There were cheers when 375 electric light bulbs sprang to life across town.
That day in 1910 was a culmination of years of work by the Bend Water, Light & Power Company on the first dam to harness the power of the upper Deschutes River.
Cement for the project was hauled by horse-drawn wagons from Shaniko, about 100 miles away. The dam itself — 15 to 20 feet thick at the base — was made from wood cribs filled with lava rock.
The minimum monthly rate for electricity in Bend in that first year was $1. Once the power was flowing through the lines maintenance was left up to one man who worked with a wheelbarrow full of tools.
Historians say the company’s powerhouse and dam — which backed up the river and created what is now known as Mirror Pond — changed the face of the community and brought Bend into the 20th century.
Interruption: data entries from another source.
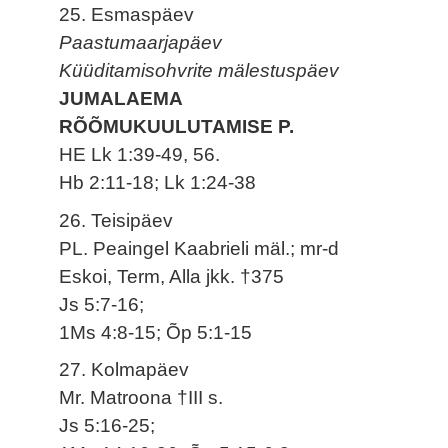
25. Esmaspäev
Paastumaarjapäev
Küüditamisohvrite mälestuspäev
JUMALAEMA
RÕÕMUKUULUTAMISE P.
HE Lk 1:39-49, 56.
Hb 2:11-18; Lk 1:24-38
26. Teisipäev
PL. Peaingel Kaabrieli mäl.; mr-d
Eskoi, Term, Alla jkk. †375
Js 5:7-16;
1Ms 4:8-15; Õp 5:1-15
27. Kolmapäev
Mr. Matroona †III s.
Js 5:16-25;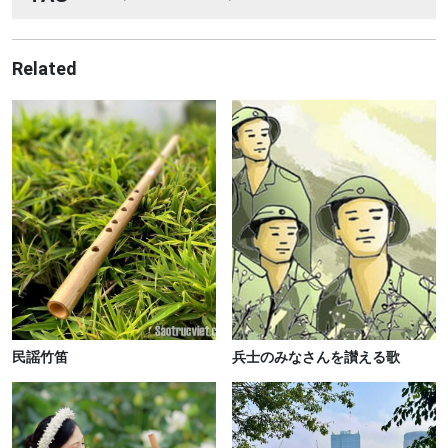
Related
民謡竹笛
兵士のみなさんを讃える歌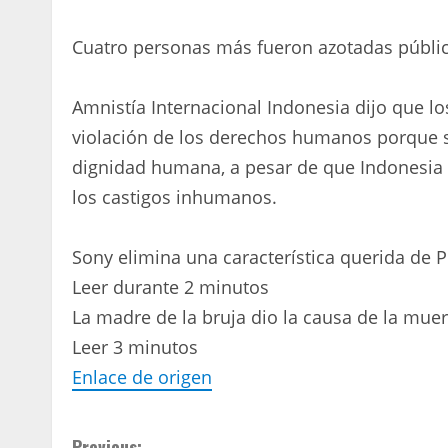
Cuatro personas más fueron azotadas pública
Amnistía Internacional Indonesia dijo que l
violación de los derechos humanos porque s
dignidad humana, a pesar de que Indonesia h
los castigos inhumanos.
Sony elimina una característica querida de 
Leer durante 2 minutos
La madre de la bruja dio la causa de la muer
Leer 3 minutos
Enlace de origen
Previous: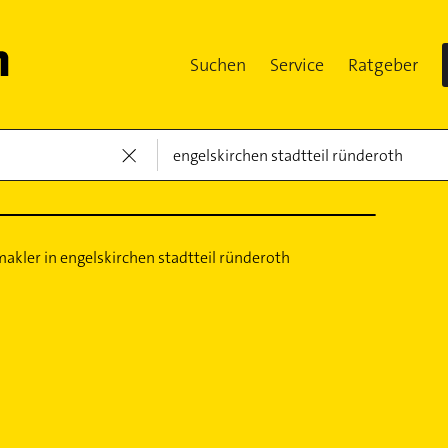
Suchen
Service
Ratgeber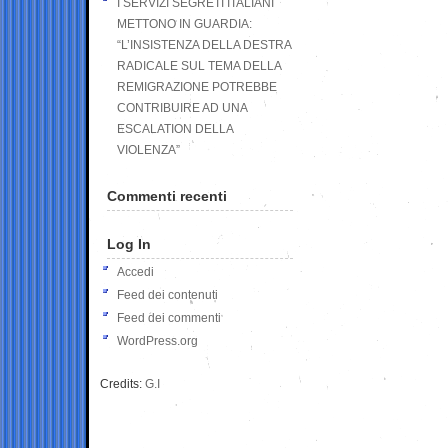
I SERVIZI SEGRETI ITALIANI
METTONO IN GUARDIA:
“L’INSISTENZA DELLA DESTRA
RADICALE SUL TEMA DELLA
REMIGRAZIONE POTREBBE
CONTRIBUIRE AD UNA
ESCALATION DELLA
VIOLENZA”
Commenti recenti
Log In
Accedi
Feed dei contenuti
Feed dei commenti
WordPress.org
Credits:
G.I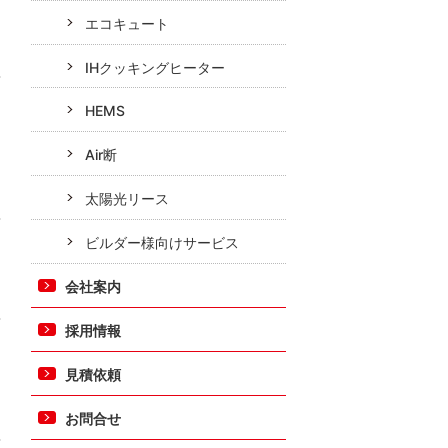
エコキュート
IHクッキングヒーター
HEMS
Air断
太陽光リース
ビルダー様向けサービス
会社案内
採用情報
見積依頼
お問合せ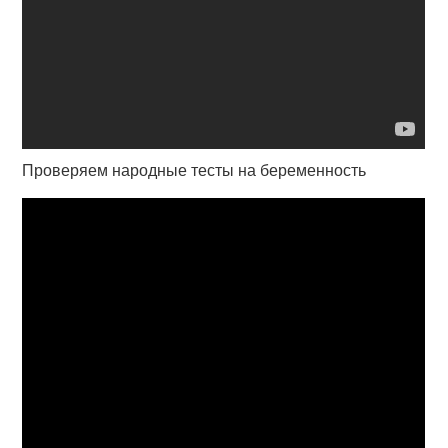
Проверяем народные тесты на беременность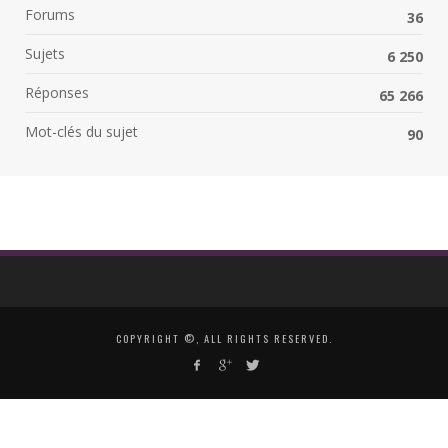
Forums
36
Sujets
6 250
Réponses
65 266
Mot-clés du sujet
90
COPYRIGHT ©, ALL RIGHTS RESERVED.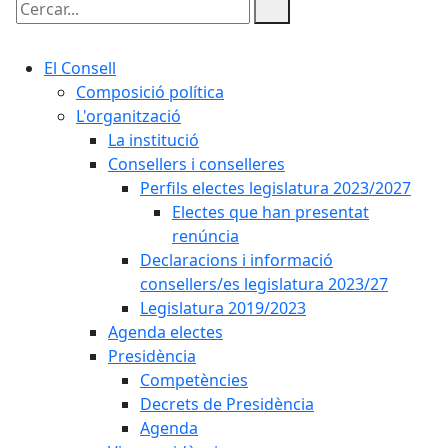
Cercar:
El Consell
Composició política
L'organització
La institució
Consellers i conselleres
Perfils electes legislatura 2023/2027
Electes que han presentat
renúncia
Declaracions i informació
consellers/es legislatura 2023/27
Legislatura 2019/2023
Agenda electes
Presidència
Competències
Decrets de Presidència
Agenda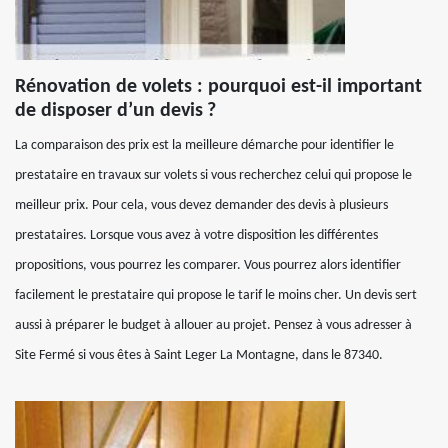
Rénovation de volets : pourquoi est-il important
de disposer d’un devis ?
La comparaison des prix est la meilleure démarche pour identifier le
prestataire en travaux sur volets si vous recherchez celui qui propose le
meilleur prix. Pour cela, vous devez demander des devis à plusieurs
prestataires. Lorsque vous avez à votre disposition les différentes
propositions, vous pourrez les comparer. Vous pourrez alors identifier
facilement le prestataire qui propose le tarif le moins cher. Un devis sert
aussi à préparer le budget à allouer au projet. Pensez à vous adresser à
Site Fermé si vous êtes à Saint Leger La Montagne, dans le 87340.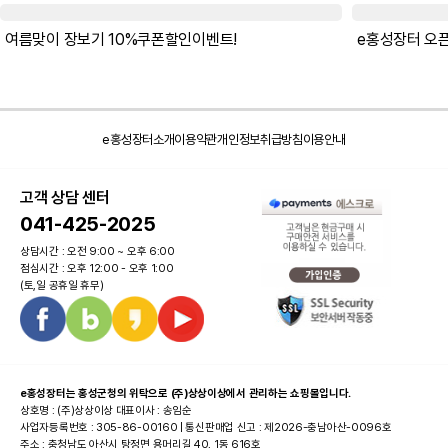
여름맞이 장보기 10%쿠폰할인이벤트!
e홍성장터소개
이용약관
개인정보취급방침
이용안내
고객 상담 센터
041-425-2025
상담시간 : 오전 9:00 ~ 오후 6:00
점심시간 : 오후 12:00 - 오후 1:00
(토,일 공휴일 휴무)
e홍성장터는 홍성군청의 위탁으로 (주)상상이상에서 관리하는 쇼핑몰입니다.
상호명 : (주)상상이상 대표이사 : 송임순
사업자등록번호 : 305-86-00160 | 통신판매업 신고 : 제2026-충남아산-0096호
주소 : 충청남도 아산시 탕정면 용머리길 40, 1동 616호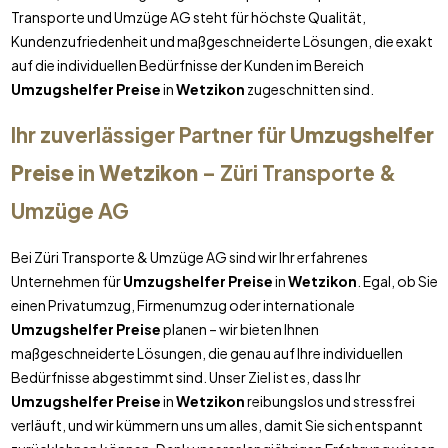
Transporte und Umzüge AG steht für höchste Qualität,
Kundenzufriedenheit und maßgeschneiderte Lösungen, die exakt
auf die individuellen Bedürfnisse der Kunden im Bereich
Umzugshelfer Preise
in
Wetzikon
zugeschnitten sind.
Ihr zuverlässiger Partner für
Umzugshelfer
Preise
in
Wetzikon
– Züri Transporte &
Umzüge AG
Bei Züri Transporte & Umzüge AG sind wir Ihr erfahrenes
Unternehmen für
Umzugshelfer Preise
in
Wetzikon
. Egal, ob Sie
einen Privatumzug, Firmenumzug oder internationale
Umzugshelfer Preise
planen – wir bieten Ihnen
maßgeschneiderte Lösungen, die genau auf Ihre individuellen
Bedürfnisse abgestimmt sind. Unser Ziel ist es, dass Ihr
Umzugshelfer Preise
in
Wetzikon
reibungslos und stressfrei
verläuft, und wir kümmern uns um alles, damit Sie sich entspannt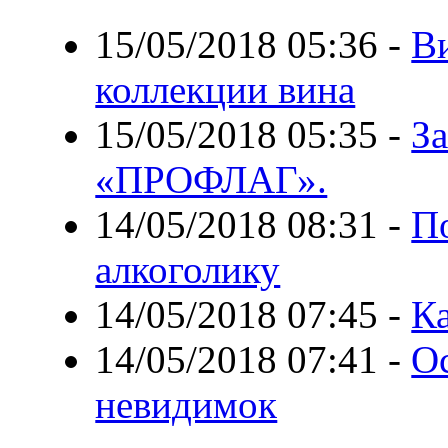
15/05/2018 05:36
-
В
коллекции вина
15/05/2018 05:35
-
З
«ПРОФЛАГ».
14/05/2018 08:31
-
П
алкоголику
14/05/2018 07:45
-
К
14/05/2018 07:41
-
О
невидимок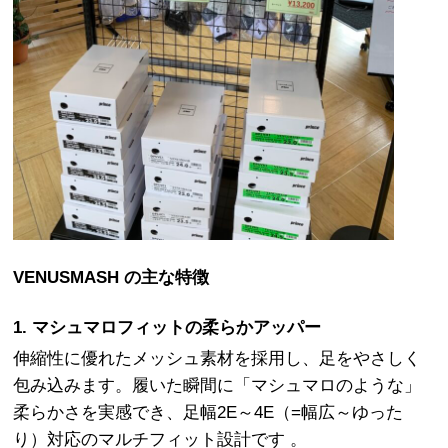
VENUSMASH の主な特徴
1. マシュマロフィットの柔らかアッパー
伸縮性に優れたメッシュ素材を採用し、足をやさしく
包み込みます。履いた瞬間に「マシュマロのような」
柔らかさを実感でき、足幅2E～4E（=幅広～ゆった
り）対応のマルチフィット設計です 。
Time however, has eroded the brick powerhouse building, the lava rock dam and, most significantly, the importance of the small amount of power generated by the plant.
Today the dam just north of Newport Avenue produces less than one-tenth of 1 percent of the electricity delivered by Pacific Power & Light Co. to customers in Deschutes, Crook and Jefferson counties.
PP&L purchased the dam in 1930*, and in recent years the venerable powerhouse building has served as the company’s dispatch center in Bend, said Marion Henderson, superintendent at the site.
The cramped office inside the brick building is staffed around the clock, and dispatchers also monitor the aging generators.
The powerhouse could pass as a museum of early day power generation equipment. Almost all of the original equipment remains in use, including the polished brass switches and ponderous turbines that fill the room.
But there are changes in the offing for the dam, which is on the list of historic places in Deschutes County.
Henderson said an engineer is studying various options for automating the powerhouse, which would mean overhauling the equipment and possibly moving the dispatch crew to another site in Bend.
“It’s due for some major revisions, but we’re still not sure yet exactly what’s going to happen,” said Henderson. “But I’m sure this plant still is going to produce power.”
Henderson and the other men who work at the old powerhouse have an obvious affection for the historic dam. It would be difficult for them to say goodbye if the plant is automated and they are sent to work elsewhere.
The grounds are neat and the lawn sloping up to the dam is close-cropped and green. A massive peach-leaf willow tree towers over the outflow of the powerhouse.
The tree apparently was planted after the powerhouse was built because it is now shown in old photographs of the site. A researcher recently concluded that the tree’s trunk has the largest circumference of any peach-leaf willow in the United States.
Concerns about liability insurance last year brought an end to frequent tours of the site by school groups, Henderson said, but art classes from COCC still visit to sketch and paint the historic structure.
“We are kind of proud of this little old plant,” Henderson said. “It is still an important part of Bend.”